Non tutti i racconti sono significativi allo stesso modo, ma tutti lo sono se si considerano le piccole perle letterarie o di contenuto che hanno in sé. Ero perplessa sul fatto che potessi interessarmi alla boxe, o alla pesca, o alle corride, ma mi sono dovuta ricredere. Ora mi sento preparata su argomenti di cui prima ignoravo l’esistenza, oltre ad aver potuto studiare ancora più nel dettaglio la struttura narrativa del racconto, attività in cui ogni tanto, quando Saturno entra in quadratura con Plutone retroattivo a Venere, mi cimento. Non vi elencherò i racconti che mi sono piaciuti di più perché fa un po’ lista della spesa e poi comunque qualora vi venga voglia di leggerli è bello avere l’effetto sorpresa.

Mi sono resa conto di aver dato un’impronta molto seria alle cose che ho detto, ma non me la sentivo di prendere in giro Hemingway con le mie solite scemenze.
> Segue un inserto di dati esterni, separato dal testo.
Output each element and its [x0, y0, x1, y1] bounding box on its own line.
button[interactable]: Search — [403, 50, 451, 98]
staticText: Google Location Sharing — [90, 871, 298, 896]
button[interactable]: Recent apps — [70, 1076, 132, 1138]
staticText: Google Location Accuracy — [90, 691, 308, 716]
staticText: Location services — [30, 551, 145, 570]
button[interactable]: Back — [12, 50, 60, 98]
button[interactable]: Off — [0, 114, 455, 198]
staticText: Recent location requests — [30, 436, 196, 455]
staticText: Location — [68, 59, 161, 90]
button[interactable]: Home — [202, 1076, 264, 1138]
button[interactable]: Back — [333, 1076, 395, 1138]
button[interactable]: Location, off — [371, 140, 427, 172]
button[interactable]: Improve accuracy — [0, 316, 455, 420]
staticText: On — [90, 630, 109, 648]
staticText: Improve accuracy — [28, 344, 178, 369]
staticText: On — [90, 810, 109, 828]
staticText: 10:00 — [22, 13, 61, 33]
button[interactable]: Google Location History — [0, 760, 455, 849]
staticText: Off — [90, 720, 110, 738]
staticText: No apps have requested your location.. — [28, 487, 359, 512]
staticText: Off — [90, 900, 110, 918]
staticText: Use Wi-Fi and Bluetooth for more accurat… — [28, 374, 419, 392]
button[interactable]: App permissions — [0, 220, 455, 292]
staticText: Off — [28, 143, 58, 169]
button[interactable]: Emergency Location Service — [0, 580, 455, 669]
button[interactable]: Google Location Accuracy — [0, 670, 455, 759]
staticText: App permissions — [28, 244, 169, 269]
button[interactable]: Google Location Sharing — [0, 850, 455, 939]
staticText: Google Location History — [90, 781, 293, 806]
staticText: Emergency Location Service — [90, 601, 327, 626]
Mi sarei giocata quel poco di karma intonso che mi è rimasto e questo forse avrebbe precluso le mie già scarse possibilità di pubblicare un giorno sulla Gazzetta di Bitonto qualcosa proveniente dalla mia penna.

Ora invece questa possibilità è ancora aperta: come insegna Berlusconi mai chiudere definitivamente la partita.

6 pensieri riguardo “I quarantanove racconti”

  1. Inutile dire che ora li devo leggere entrambi!
    Viaggio al termine della notte sono due anni che voglio e devo leggerlo, ma rimando, essendo molto emotiva non so cosa aspettarmi, me lo immagino come uno di quei libri che ti danno un sacco da pensare e rimuginare… Ricordo quando lessi i miserabili dovetti fare pausa libro per mesi interi, mi aveva angosciato, sono fatta così! Alla fine mi butto sempre su cose più leggere.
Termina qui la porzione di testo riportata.